━━━ PROVIDED RECORDS

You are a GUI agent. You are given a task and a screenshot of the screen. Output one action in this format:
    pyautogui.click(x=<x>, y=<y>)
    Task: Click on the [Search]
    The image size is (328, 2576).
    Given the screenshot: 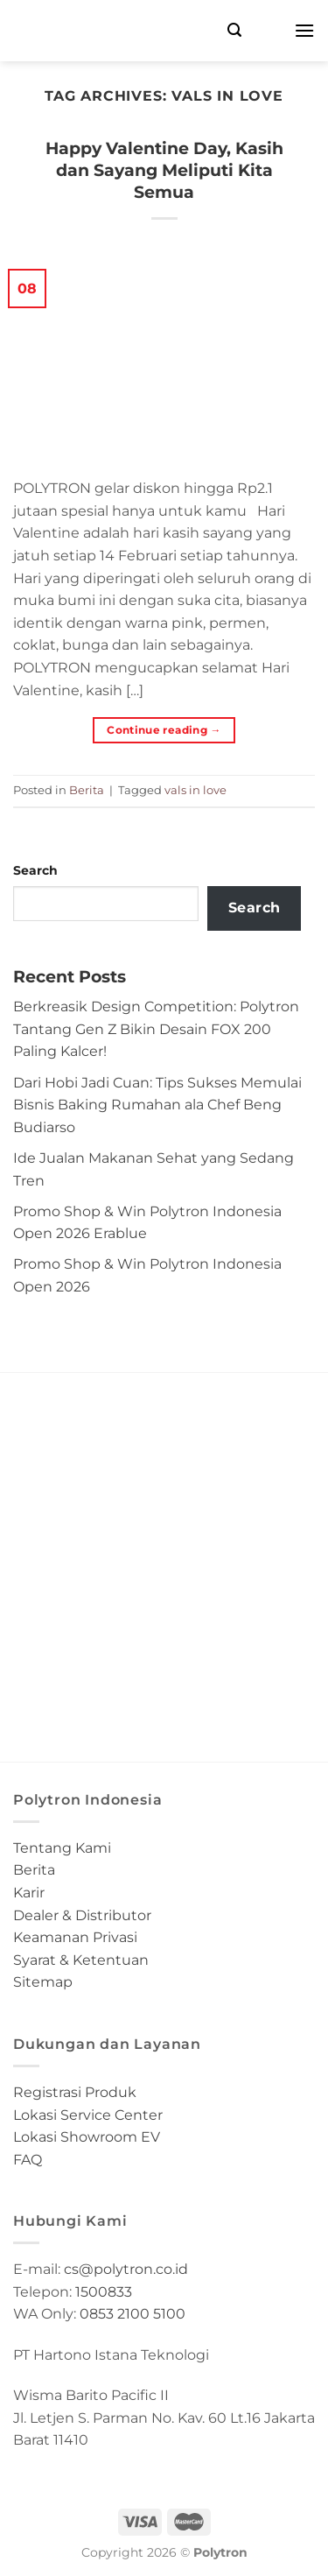 What is the action you would take?
    pyautogui.click(x=234, y=30)
    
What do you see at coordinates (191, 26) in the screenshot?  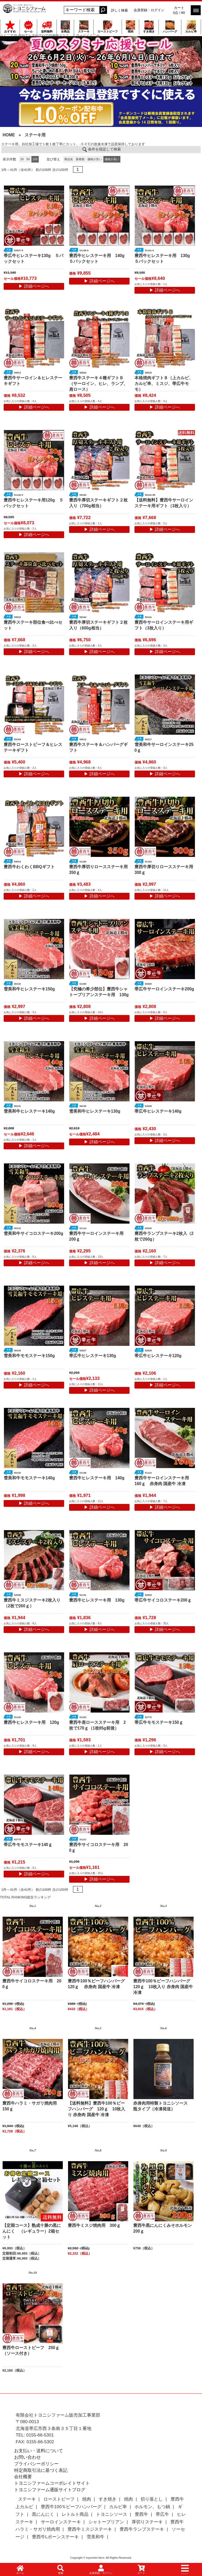 I see `カルビ串` at bounding box center [191, 26].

━━━━━━

== PROMPT ==
Only the lines from the beginning of the material through the line with "The image size is (328, 2576)." should appear in the answer, each copied exactly.

== EXERCISE OUTPUT ==
You are a GUI agent. You are given a task and a screenshot of the screen. Output one action in this format:
    pyautogui.click(x=<x>, y=<y>)
    Task: Click on the [Search]
    The image size is (328, 2576).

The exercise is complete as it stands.